═══ Record excerpts

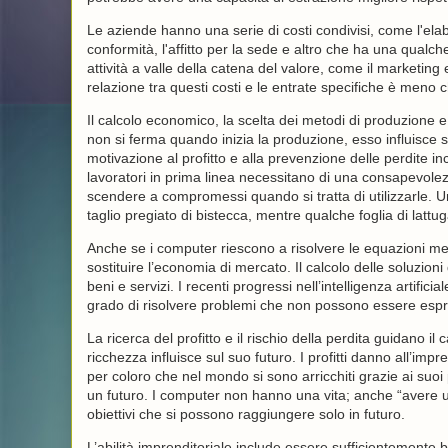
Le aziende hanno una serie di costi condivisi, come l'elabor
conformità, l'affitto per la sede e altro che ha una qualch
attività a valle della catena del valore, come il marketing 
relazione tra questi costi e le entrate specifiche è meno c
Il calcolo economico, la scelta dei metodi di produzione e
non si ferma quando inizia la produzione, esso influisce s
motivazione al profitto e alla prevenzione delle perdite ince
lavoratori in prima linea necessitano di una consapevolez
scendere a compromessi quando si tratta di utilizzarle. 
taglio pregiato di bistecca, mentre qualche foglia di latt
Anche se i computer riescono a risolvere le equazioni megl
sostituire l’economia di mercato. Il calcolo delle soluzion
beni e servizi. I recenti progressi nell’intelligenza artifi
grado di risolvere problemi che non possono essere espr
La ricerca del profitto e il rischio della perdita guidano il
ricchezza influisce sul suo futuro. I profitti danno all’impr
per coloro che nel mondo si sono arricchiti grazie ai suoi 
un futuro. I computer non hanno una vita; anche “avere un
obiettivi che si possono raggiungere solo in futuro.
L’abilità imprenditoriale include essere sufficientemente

══════
═══ Record excerpts

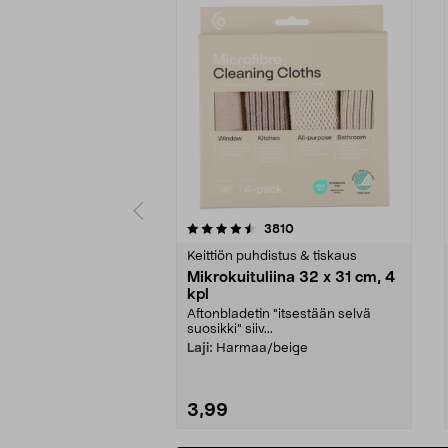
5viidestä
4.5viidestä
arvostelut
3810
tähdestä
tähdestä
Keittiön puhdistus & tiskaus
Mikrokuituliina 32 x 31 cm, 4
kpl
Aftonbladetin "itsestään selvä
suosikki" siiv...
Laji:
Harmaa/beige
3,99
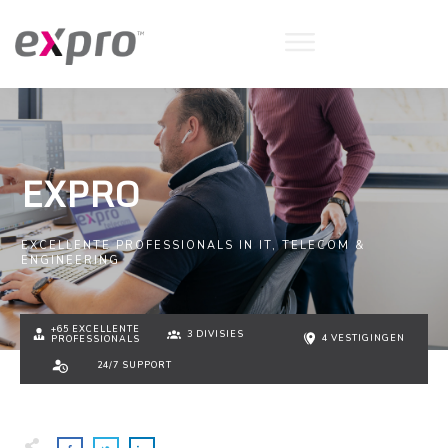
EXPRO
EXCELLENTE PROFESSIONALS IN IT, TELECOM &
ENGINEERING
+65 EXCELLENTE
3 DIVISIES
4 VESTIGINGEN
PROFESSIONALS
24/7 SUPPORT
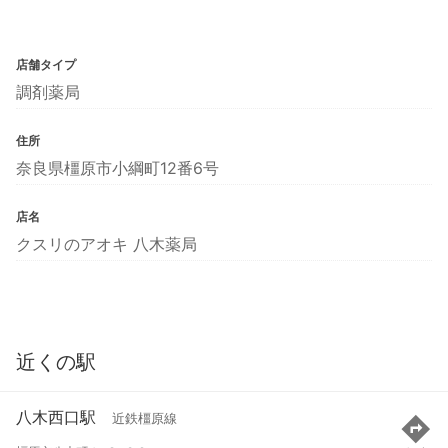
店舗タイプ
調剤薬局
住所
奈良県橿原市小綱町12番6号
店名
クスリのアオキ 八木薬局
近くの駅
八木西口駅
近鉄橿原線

══════

**Task prompt:**
Would you please repeat exactly the lines above, starting at the line with "Anche se i computer" and stopping at the line with "L’abilità imprenditoriale include", both included?

**Solution for this problem:**
Anche se i computer riescono a risolvere le equazioni megl
sostituire l’economia di mercato. Il calcolo delle soluzion
beni e servizi. I recenti progressi nell’intelligenza artifi
grado di risolvere problemi che non possono essere espr
La ricerca del profitto e il rischio della perdita guidano il
ricchezza influisce sul suo futuro. I profitti danno all’impr
per coloro che nel mondo si sono arricchiti grazie ai suoi 
un futuro. I computer non hanno una vita; anche “avere un
obiettivi che si possono raggiungere solo in futuro.
L’abilità imprenditoriale include essere sufficientemente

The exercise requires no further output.